INPUT FOR THIS TASK
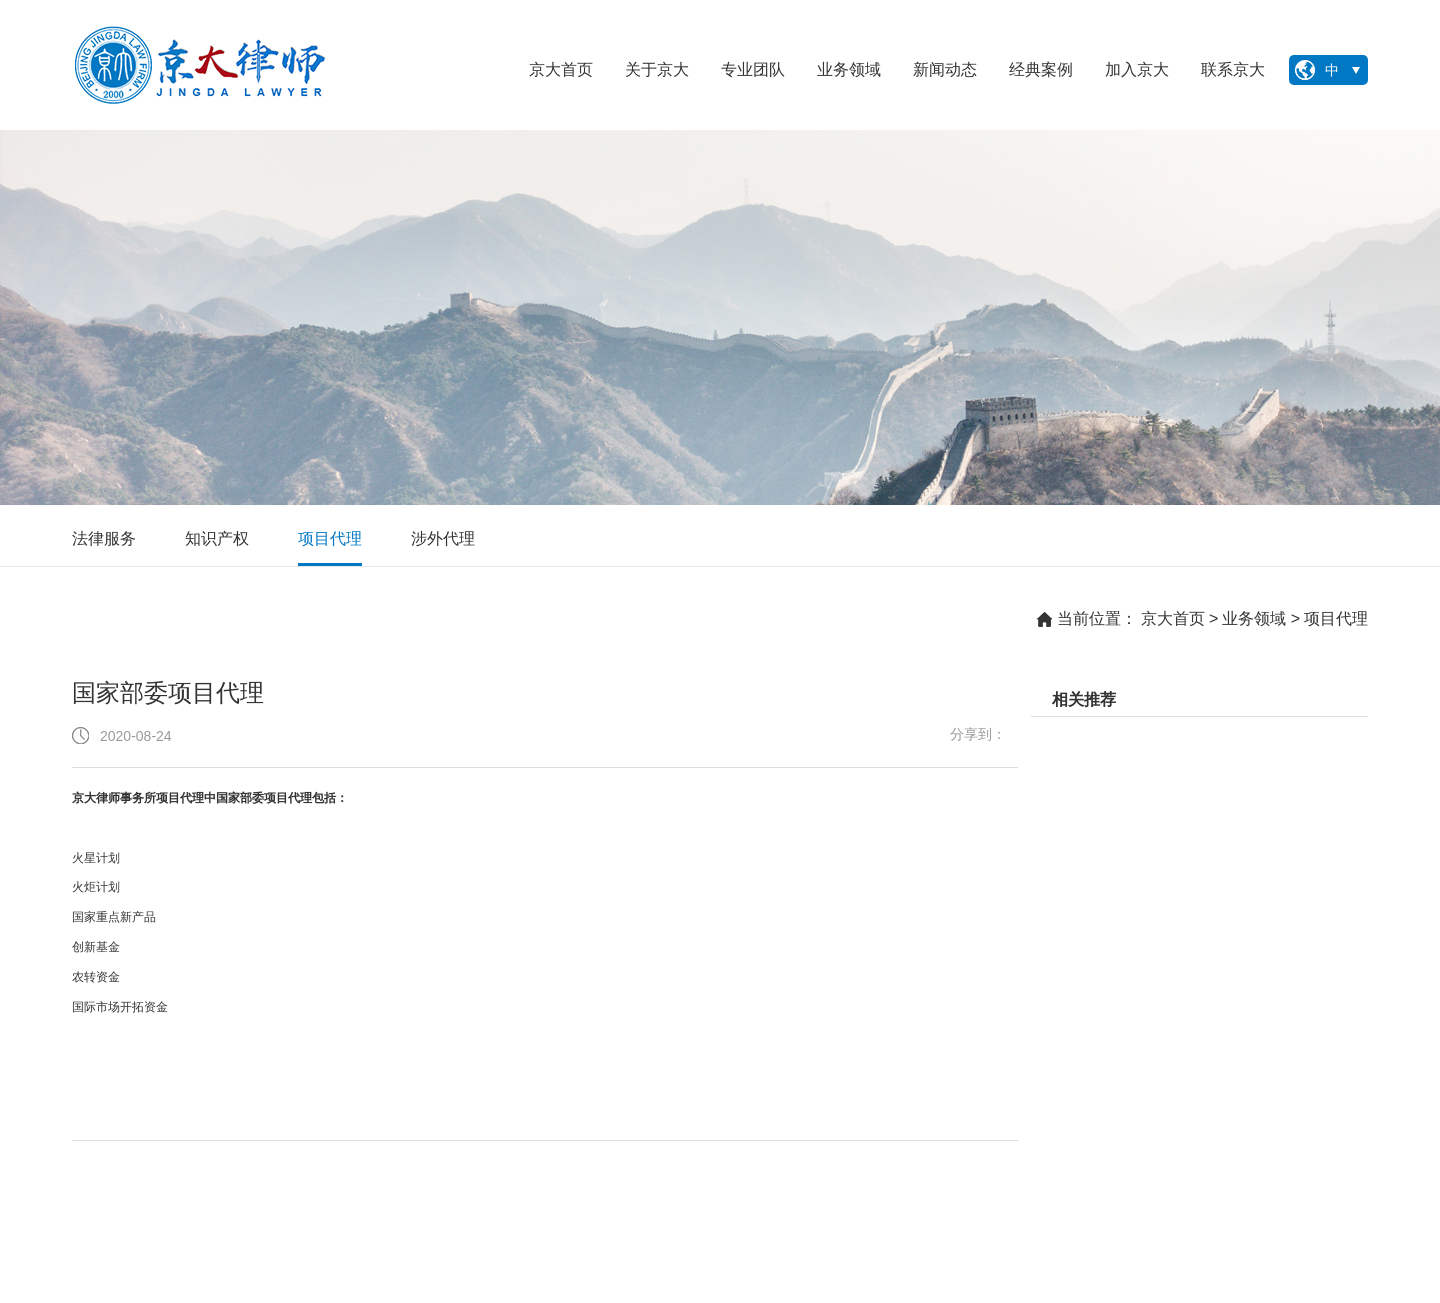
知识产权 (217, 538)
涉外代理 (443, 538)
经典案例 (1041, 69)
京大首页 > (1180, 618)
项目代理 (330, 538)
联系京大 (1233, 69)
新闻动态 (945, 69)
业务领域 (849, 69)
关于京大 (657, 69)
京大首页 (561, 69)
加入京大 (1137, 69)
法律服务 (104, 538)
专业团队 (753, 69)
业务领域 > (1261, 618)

--

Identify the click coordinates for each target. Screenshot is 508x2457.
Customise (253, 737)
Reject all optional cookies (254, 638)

---

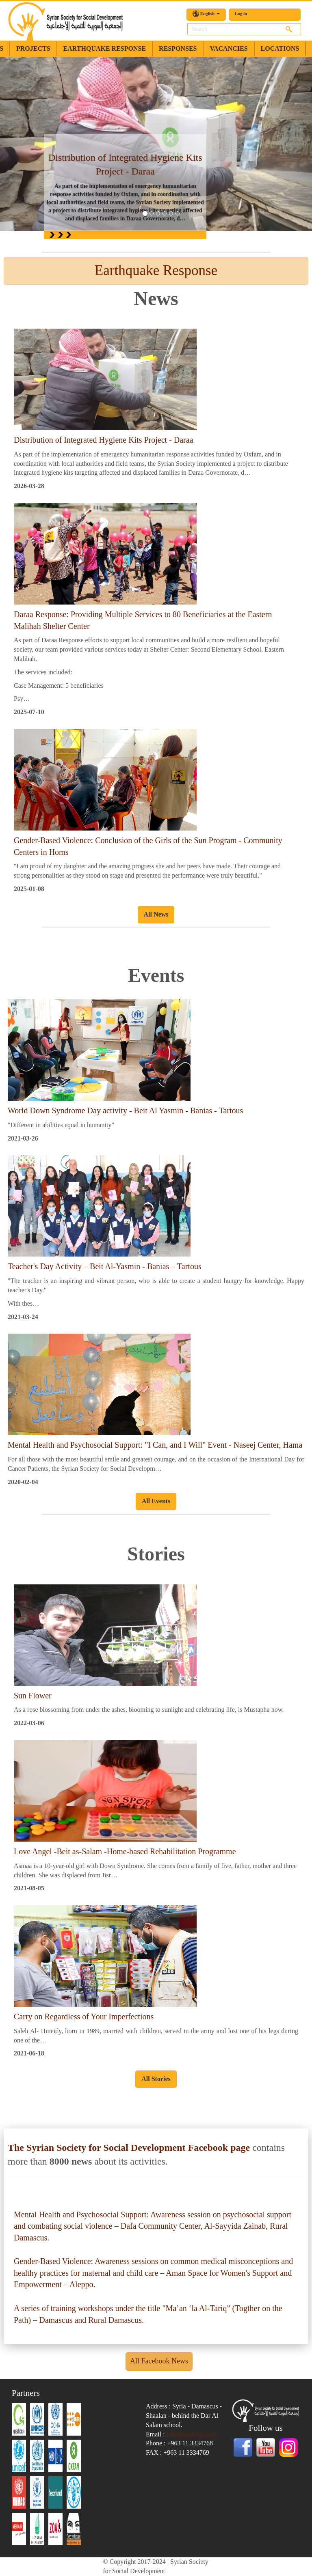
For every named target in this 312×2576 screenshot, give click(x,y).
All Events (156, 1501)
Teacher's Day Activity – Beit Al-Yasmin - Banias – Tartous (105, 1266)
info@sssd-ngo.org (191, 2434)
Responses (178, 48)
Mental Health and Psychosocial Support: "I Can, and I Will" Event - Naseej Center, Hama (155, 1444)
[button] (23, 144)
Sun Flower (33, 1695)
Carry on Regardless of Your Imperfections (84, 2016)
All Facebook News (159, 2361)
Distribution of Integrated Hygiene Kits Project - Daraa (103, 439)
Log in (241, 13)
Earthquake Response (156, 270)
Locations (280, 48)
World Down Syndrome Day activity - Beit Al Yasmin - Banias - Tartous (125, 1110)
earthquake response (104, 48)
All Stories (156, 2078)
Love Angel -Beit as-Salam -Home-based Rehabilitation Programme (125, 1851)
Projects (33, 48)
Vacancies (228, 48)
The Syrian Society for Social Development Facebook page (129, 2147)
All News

PROBLEM TO SOLVE
In the data above, retype exactly and only the lines between the one holding "知识产权 (217, 538)" and the one holding "业务领域 > (1261, 618)", inclusive.

FINISHED EXERCISE
知识产权 (217, 538)
涉外代理 (443, 538)
经典案例 (1041, 69)
京大首页 > (1180, 618)
项目代理 (330, 538)
联系京大 (1233, 69)
新闻动态 (945, 69)
业务领域 (849, 69)
关于京大 (657, 69)
京大首页 (561, 69)
加入京大 (1137, 69)
法律服务 (104, 538)
专业团队 (753, 69)
业务领域 > (1261, 618)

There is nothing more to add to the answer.